Instructions for the task:
Please reproduce the entries below exactly, omitting any images they contain.

━━━━━ Raw data ━━━━━

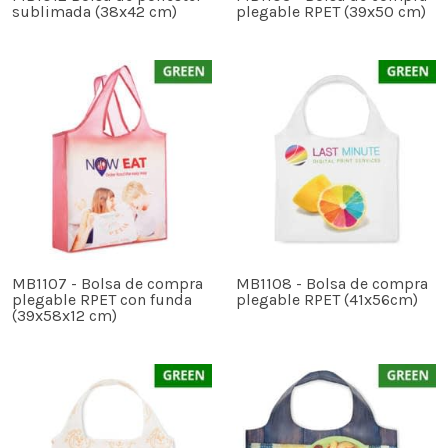
sublimada (38x42 cm)
plegable RPET (39x50 cm)
MB1107 - Bolsa de compra
MB1108 - Bolsa de compra
plegable RPET con funda
plegable RPET (41x56cm)
(39x58x12 cm)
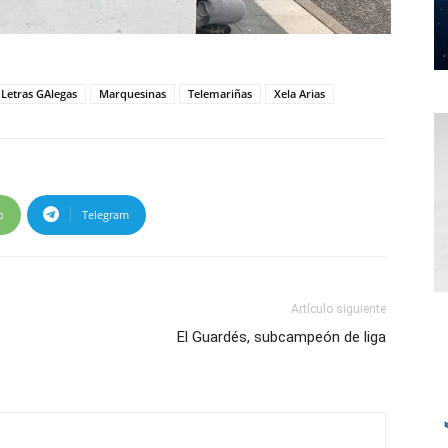
 Letras GAlegas
Marquesinas
Telemariñas
Xela Arias
p
Telegram
Artículo siguiente
El Guardés, subcampeón de liga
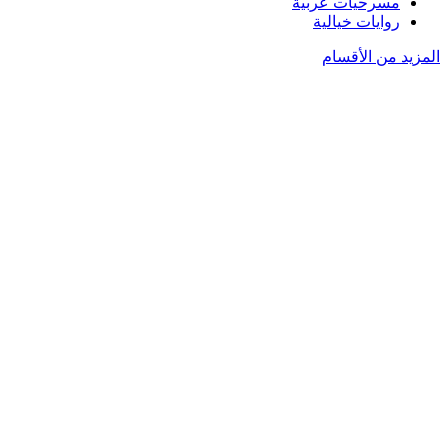
مسرحيات عربية
روايات خيالية
المزيد من الأقسام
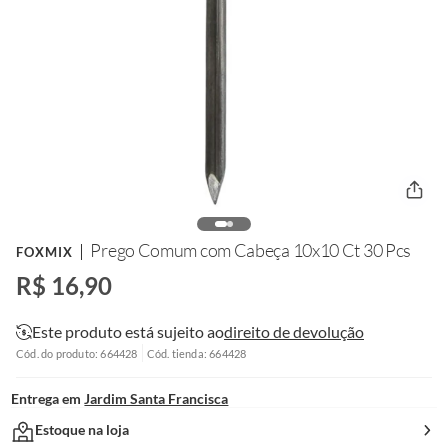
Prego Comum com Cabeça 10x10 Ct 30 Pcs
FOXMIX
R$ 16,90
Este produto está sujeito ao
direito de devolução
Cód. do produto: 664428
Cód. tienda: 664428
Entrega em
Jardim Santa Francisca
Estoque na loja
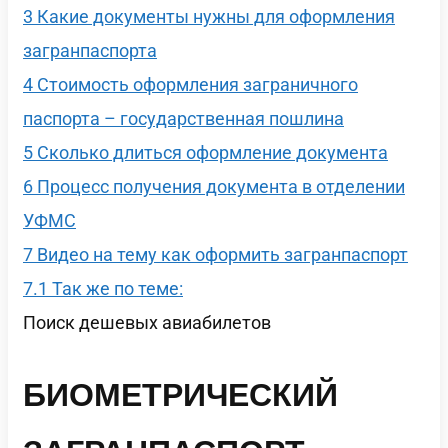
3
Какие документы нужны для оформления
загранпаспорта
4
Стоимость оформления заграничного
паспорта – государственная пошлина
5
Сколько длиться оформление документа
6
Процесс получения документа в отделении
УФМС
7
Видео на тему как оформить загранпаспорт
7.1
Так же по теме:
Поиск дешевых авиабилетов
БИОМЕТРИЧЕСКИЙ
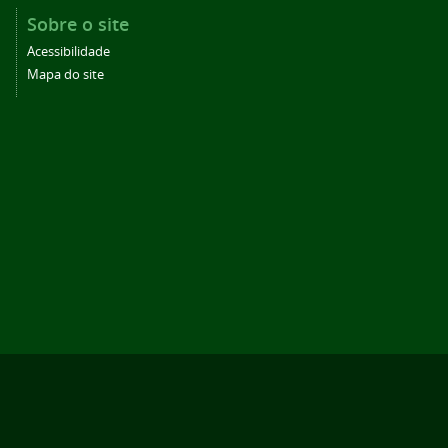
Sobre o site
Acessibilidade
Mapa do site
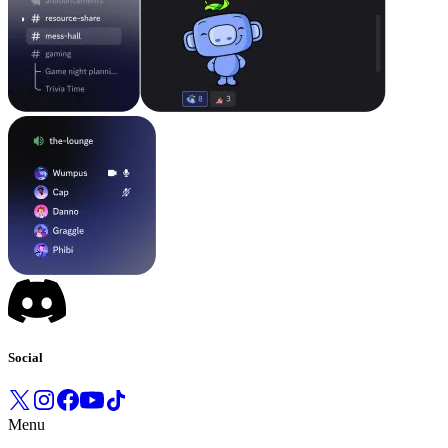
Social
Menu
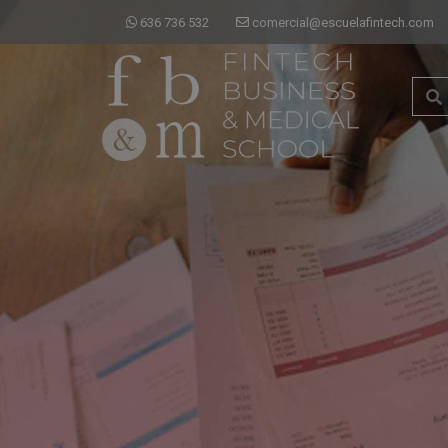
636 736 532
comercial@escuelafintech.com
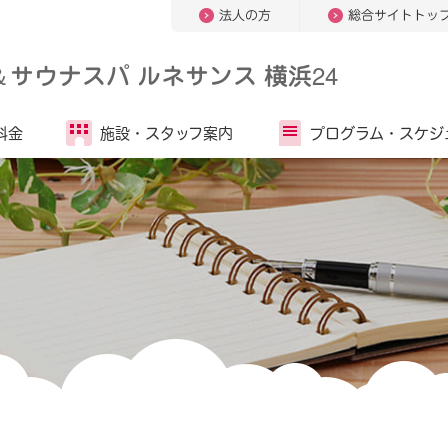
法人の方
総合サイトトッ
＆
サウナスパ ルネサンス 横浜24
料金
施設・
スタッフ案内
プログラム・
スケジ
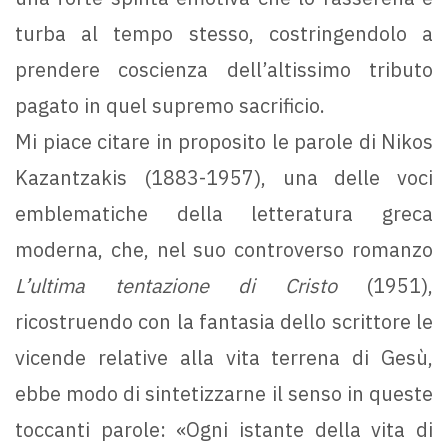
turba al tempo stesso, costringendolo a
prendere coscienza dell’altissimo tributo
pagato in quel supremo sacrificio.
Mi piace citare in proposito le parole di Nikos
Kazantzakis (1883-1957), una delle voci
emblematiche della letteratura greca
moderna, che, nel suo controverso romanzo
L’ultima tentazione di Cristo
(1951),
ricostruendo con la fantasia dello scrittore le
vicende relative alla vita terrena di Gesù,
ebbe modo di sintetizzarne il senso in queste
toccanti parole: «Ogni istante della vita di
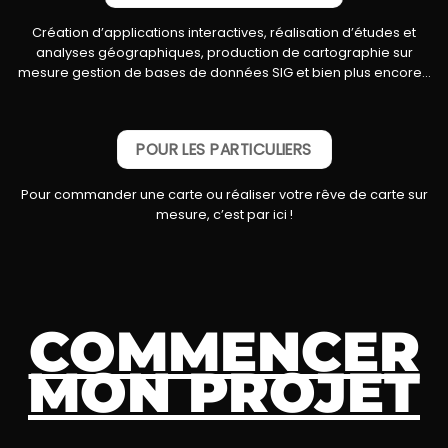
Création d’applications interactives, réalisation d’études et
analyses géographiques, production de cartographie sur
mesure gestion de bases de données SIG et bien plus encore…
POUR LES PARTICULIERS
Pour commander une carte ou réaliser votre rêve de carte sur
mesure, c’est par ici !
COMMENCER
MON PROJET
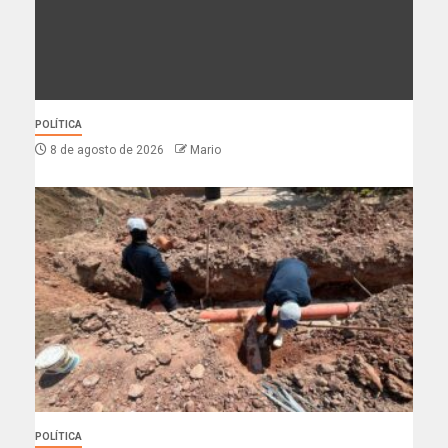
POLÍTICA
8 de agosto de 2026
Mario
POLÍTICA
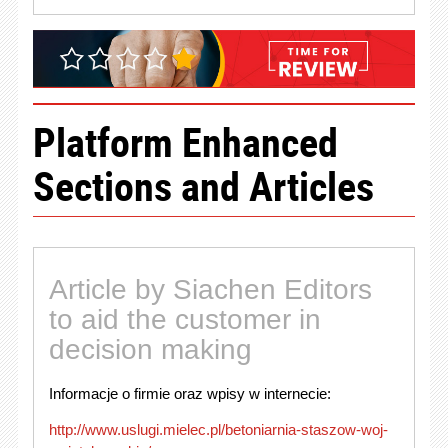
Platform Enhanced
Sections and Articles
Article by Siachen Editors
to aid the customer in
decision making
Informacje o firmie oraz wpisy w internecie:
http://www.uslugi.mielec.pl/betoniarnia-staszow-woj-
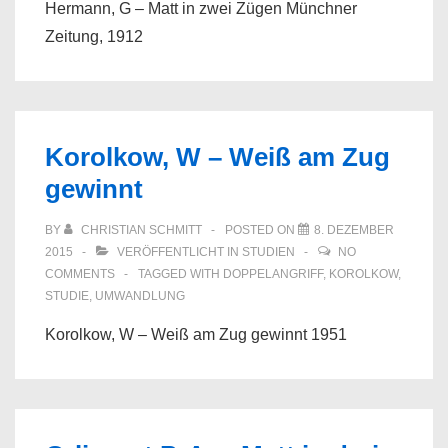
Hermann, G – Matt in zwei Zügen Münchner
Zeitung, 1912
Korolkow, W – Weiß am Zug
gewinnt
BY
CHRISTIAN SCHMITT
POSTED ON
8. DEZEMBER
2015
VERÖFFENTLICHT IN
STUDIEN
NO
COMMENTS
TAGGED WITH
DOPPELANGRIFF
,
KOROLKOW
,
STUDIE
,
UMWANDLUNG
Korolkow, W – Weiß am Zug gewinnt 1951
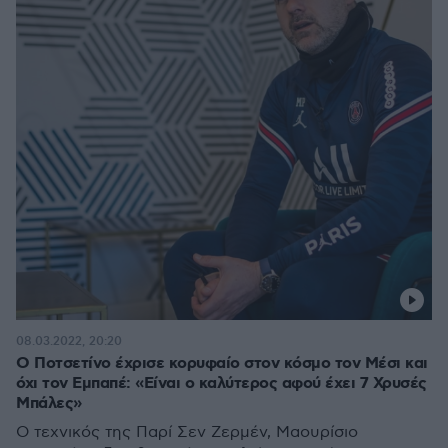
08.03.2022, 20:20
Ο Ποτσετίνο έχρισε κορυφαίο στον κόσμο τον Μέσι και
όχι τον Εμπαπέ: «Είναι ο καλύτερος αφού έχει 7 Χρυσές
Μπάλες»
Ο τεχνικός της Παρί Σεν Ζερμέν, Μαουρίσιο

━━━━━

Expected output:
sublimada (38x42 cm)
plegable RPET (39x50 cm)
MB1107 - Bolsa de compra
MB1108 - Bolsa de compra
plegable RPET con funda
plegable RPET (41x56cm)
(39x58x12 cm)
 Letras GAlegas
Marquesinas
Telemariñas
Xela Arias
p
Telegram
Artículo siguiente
El Guardés, subcampeón de liga
مسرحيات عربية
روايات خيالية
المزيد من الأقسام
Prego Comum com Cabeça 10x10 Ct 30 Pcs
FOXMIX
R$ 16,90
Este produto está sujeito ao
direito de devolução
Cód. do produto: 664428
Cód. tienda: 664428
Entrega em
Jardim Santa Francisca
Estoque na loja
3
Какие документы нужны для оформления
загранпаспорта
4
Стоимость оформления заграничного
паспорта – государственная пошлина
5
Сколько длиться оформление документа
6
Процесс получения документа в отделении
УФМС
7
Видео на тему как оформить загранпаспорт
7.1
Так же по теме:
Поиск дешевых авиабилетов
БИОМЕТРИЧЕСКИЙ
Sobre o site
Acessibilidade
Mapa do site
Social
Menu
636 736 532
comercial@escuelafintech.com
法人の方
総合サイトトッ
＆
サウナスパ ルネサンス 横浜24
料金
施設・
スタッフ案内
プログラム・
スケジ
turba al tempo stesso, costringendolo a
prendere coscienza dell’altissimo tributo
pagato in quel supremo sacrificio.
Mi piace citare in proposito le parole di Nikos
Kazantzakis (1883-1957), una delle voci
emblematiche della letteratura greca
moderna, che, nel suo controverso romanzo
L’ultima tentazione di Cristo
(1951),
ricostruendo con la fantasia dello scrittore le
vicende relative alla vita terrena di Gesù,
ebbe modo di sintetizzarne il senso in queste
toccanti parole: «Ogni istante della vita di
Création d’applications interactives, réalisation d’études et
analyses géographiques, production de cartographie sur
mesure gestion de bases de données SIG et bien plus encore…
POUR LES PARTICULIERS
Pour commander une carte ou réaliser votre rêve de carte sur
mesure, c’est par ici !
COMMENCER
MON PROJET
POLÍTICA
8 de agosto de 2026
Mario
POLÍTICA
Platform Enhanced
Sections and Articles
Article by Siachen Editors
to aid the customer in
decision making
Informacje o firmie oraz wpisy w internecie:
http://www.uslugi.mielec.pl/betoniarnia-staszow-woj-
Hermann, G – Matt in zwei Zügen Münchner
Zeitung, 1912
Korolkow, W – Weiß am Zug
gewinnt
BY
CHRISTIAN SCHMITT
POSTED ON
8. DEZEMBER
2015
VERÖFFENTLICHT IN
STUDIEN
NO
COMMENTS
TAGGED WITH
DOPPELANGRIFF
,
KOROLKOW
,
STUDIE
,
UMWANDLUNG
Korolkow, W – Weiß am Zug gewinnt 1951
08.03.2022, 20:20
Ο Ποτσετίνο έχρισε κορυφαίο στον κόσμο τον Μέσι και
όχι τον Εμπαπέ: «Είναι ο καλύτερος αφού έχει 7 Χρυσές
Μπάλες»
Ο τεχνικός της Παρί Σεν Ζερμέν, Μαουρίσιο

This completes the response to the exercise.